DATA SUPPLIED section start

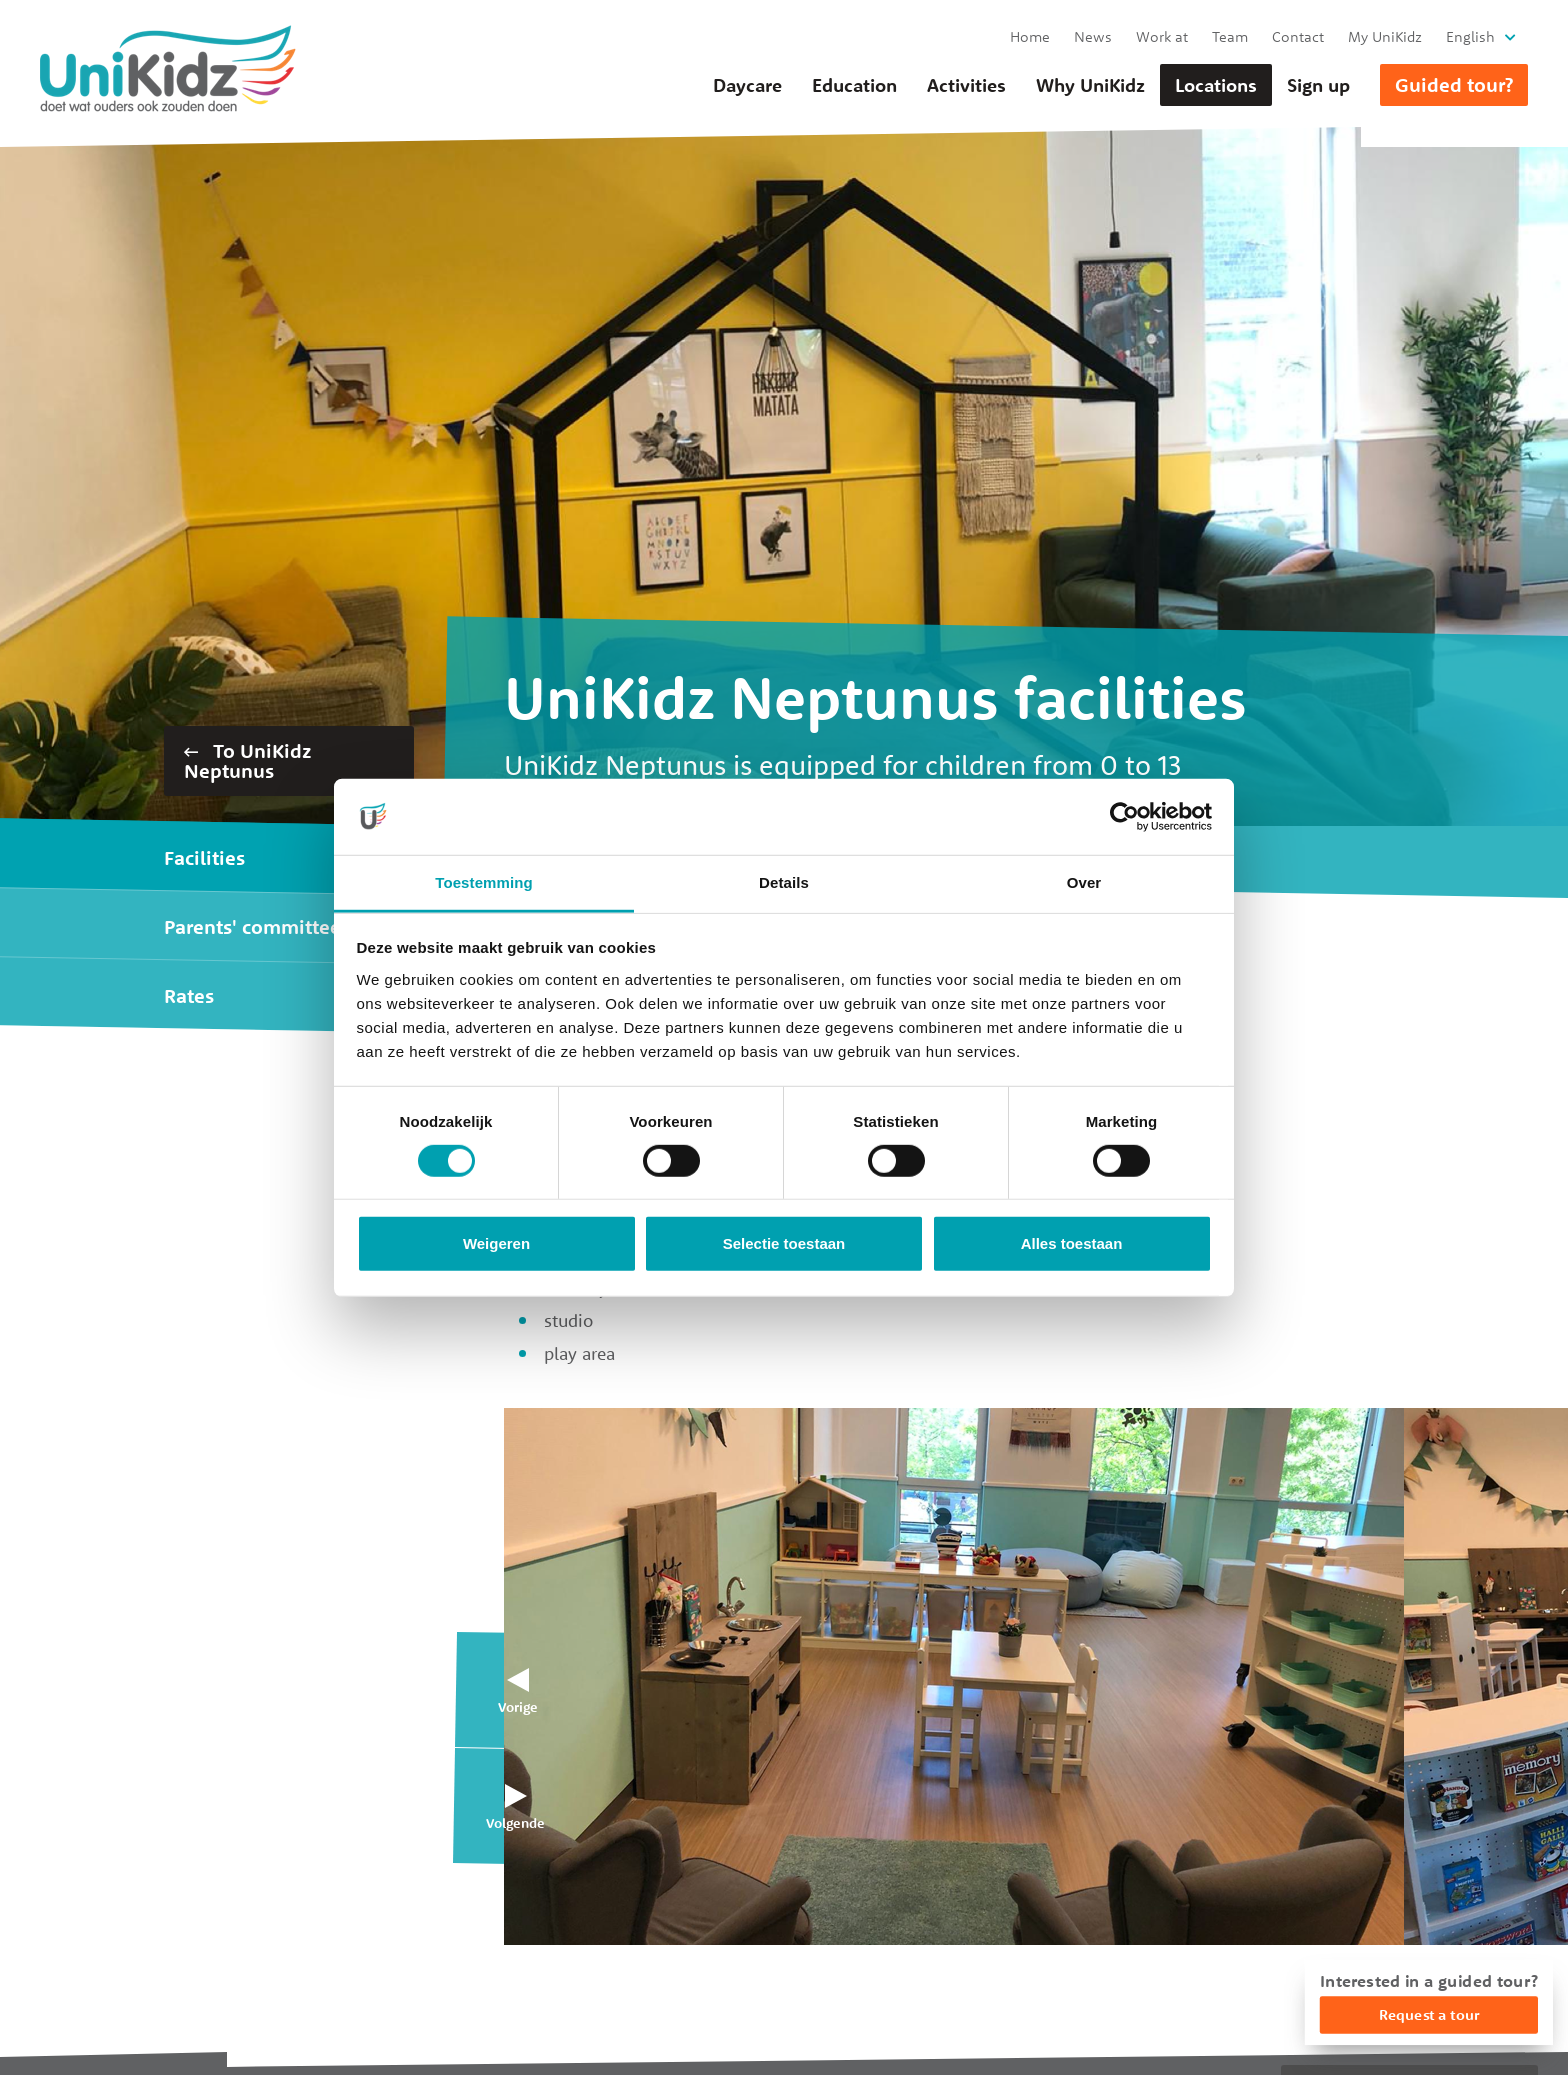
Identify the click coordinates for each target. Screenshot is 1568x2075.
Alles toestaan (1072, 1243)
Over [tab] (1084, 882)
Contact (1298, 36)
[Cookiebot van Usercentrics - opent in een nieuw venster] (1124, 817)
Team (1230, 36)
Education (854, 85)
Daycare (747, 85)
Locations (1216, 85)
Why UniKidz (1090, 85)
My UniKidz (1385, 36)
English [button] (1470, 36)
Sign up (1318, 85)
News (1093, 36)
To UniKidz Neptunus (247, 760)
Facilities (204, 857)
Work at (1162, 36)
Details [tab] (784, 882)
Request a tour (1429, 2014)
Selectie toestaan (784, 1243)
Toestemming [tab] (484, 882)
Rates (189, 995)
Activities (966, 85)
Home (1030, 36)
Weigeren (496, 1243)
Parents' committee (252, 926)
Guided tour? (1454, 84)
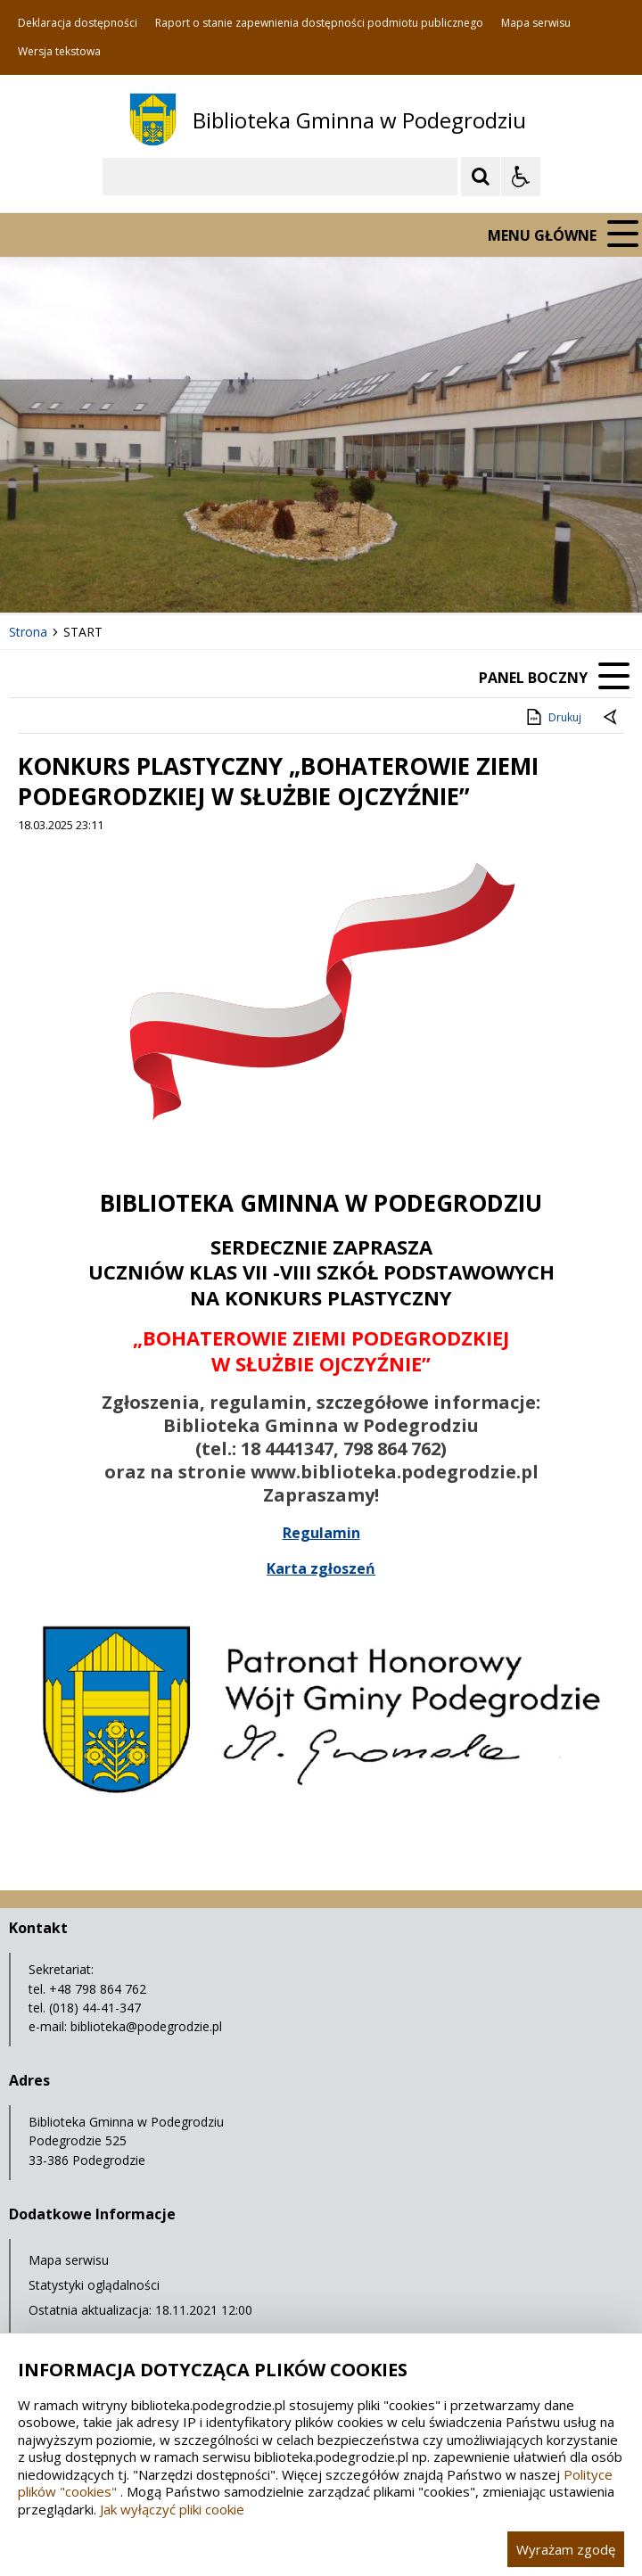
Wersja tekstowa (59, 51)
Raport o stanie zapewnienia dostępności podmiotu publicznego (319, 23)
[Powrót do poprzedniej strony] (611, 717)
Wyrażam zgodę (565, 2549)
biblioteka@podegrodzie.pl (146, 2026)
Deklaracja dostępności (77, 23)
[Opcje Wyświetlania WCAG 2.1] (520, 176)
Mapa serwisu (536, 23)
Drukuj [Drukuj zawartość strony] (552, 717)
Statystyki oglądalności (94, 2284)
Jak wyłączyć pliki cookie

DATA SUPPLIED section end

Every entry above is to be set down exactly; the pictures are to be left out.

THE COMPLETED TASK »
Identify the click coordinates for each target. Screenshot is 1568x2075.
Alles toestaan (1072, 1243)
Over [tab] (1084, 882)
Contact (1298, 36)
[Cookiebot van Usercentrics - opent in een nieuw venster] (1124, 817)
Team (1230, 36)
Education (854, 85)
Daycare (747, 85)
Locations (1216, 85)
Why UniKidz (1090, 85)
My UniKidz (1385, 36)
English [button] (1470, 36)
Sign up (1318, 85)
News (1093, 36)
To UniKidz Neptunus (247, 760)
Facilities (204, 857)
Work at (1162, 36)
Details [tab] (784, 882)
Request a tour (1429, 2014)
Selectie toestaan (784, 1243)
Toestemming [tab] (484, 882)
Rates (189, 995)
Activities (966, 85)
Home (1030, 36)
Weigeren (496, 1243)
Parents' committee (252, 926)
Guided tour? (1454, 84)
Wersja tekstowa (59, 51)
Raport o stanie zapewnienia dostępności podmiotu publicznego (319, 23)
[Powrót do poprzedniej strony] (611, 717)
Wyrażam zgodę (565, 2549)
biblioteka@podegrodzie.pl (146, 2026)
Deklaracja dostępności (77, 23)
[Opcje Wyświetlania WCAG 2.1] (520, 176)
Mapa serwisu (536, 23)
Drukuj [Drukuj zawartość strony] (552, 717)
Statystyki oglądalności (94, 2284)
Jak wyłączyć pliki cookie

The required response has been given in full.